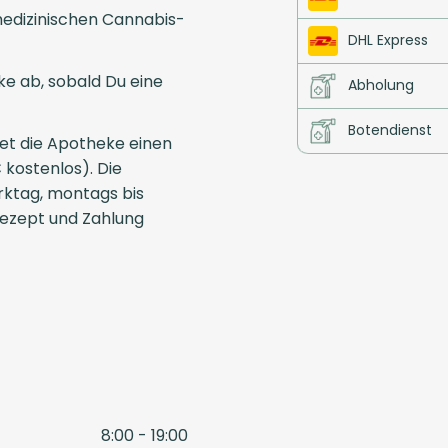
edizinischen Cannabis-
DHL Express
e ab, sobald Du eine
Abholung
Botendienst
tet die Apotheke einen
kostenlos). Die
rktag, montags bis
 Rezept und Zahlung
8:00 - 19:00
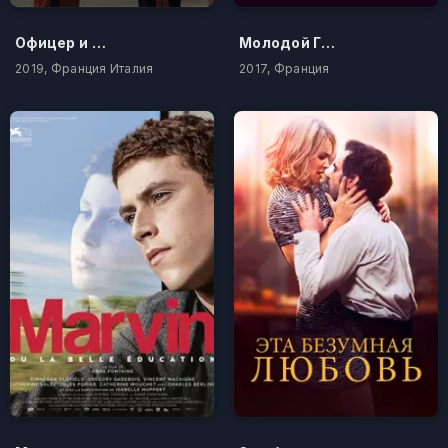
Офицер и шпион
Молодой Годар
2019, Франция Италия
2017, Франция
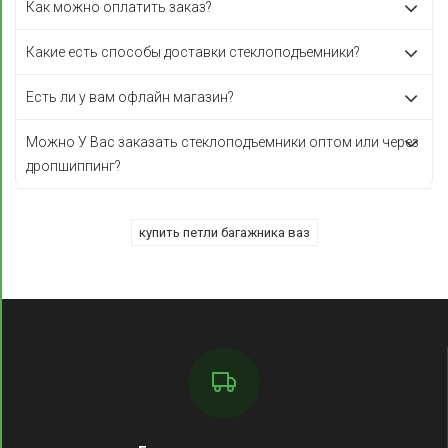
Как можно оплатить заказ?
Какие есть способы доставки стеклоподъемники?
Есть ли у вам офлайн магазин?
Можно У Вас заказать стеклоподъемники оптом или через
дропшиппинг?
купить петли багажника ваз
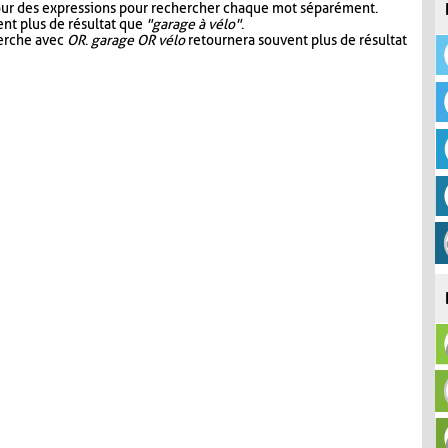
our des expressions pour rechercher chaque mot séparément.
nt plus de résultat que
"garage à vélo"
.
herche avec
OR
.
garage OR vélo
retournera souvent plus de résultat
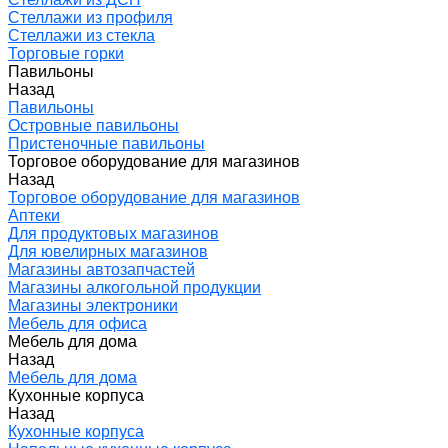
Стеллажи из профиля
Стеллажи из стекла
Торговые горки
Павильоны
Назад
Павильоны
Островные павильоны
Пристеночные павильоны
Торговое оборудование для магазинов
Назад
Торговое оборудование для магазинов
Аптеки
Для продуктовых магазинов
Для ювелирных магазинов
Магазины автозапчастей
Магазины алкогольной продукции
Магазины электроники
Мебель для офиса
Мебель для дома
Назад
Мебель для дома
Кухонные корпуса
Назад
Кухонные корпуса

--------------------

**Work request:**
Give the listing above again in its entirety and exactly; do not include the pictures.

**Written reply:**
edizinischen Cannabis-
DHL Express
e ab, sobald Du eine
Abholung
Botendienst
tet die Apotheke einen
kostenlos). Die
rktag, montags bis
 Rezept und Zahlung
8:00 - 19:00
Офицер и шпион
Молодой Годар
2019, Франция Италия
2017, Франция
Как можно оплатить заказ?
Какие есть способы доставки стеклоподъемники?
Есть ли у вам офлайн магазин?
Можно У Вас заказать стеклоподъемники оптом или через
дропшиппинг?
купить петли багажника ваз
our des expressions pour rechercher chaque mot séparément.
nt plus de résultat que
"garage à vélo"
.
herche avec
OR
.
garage OR vélo
retournera souvent plus de résultat
Стеллажи из профиля
Стеллажи из стекла
Торговые горки
Павильоны
Назад
Павильоны
Островные павильоны
Пристеночные павильоны
Торговое оборудование для магазинов
Назад
Торговое оборудование для магазинов
Аптеки
Для продуктовых магазинов
Для ювелирных магазинов
Магазины автозапчастей
Магазины алкогольной продукции
Магазины электроники
Мебель для офиса
Мебель для дома
Назад
Мебель для дома
Кухонные корпуса
Назад
Кухонные корпуса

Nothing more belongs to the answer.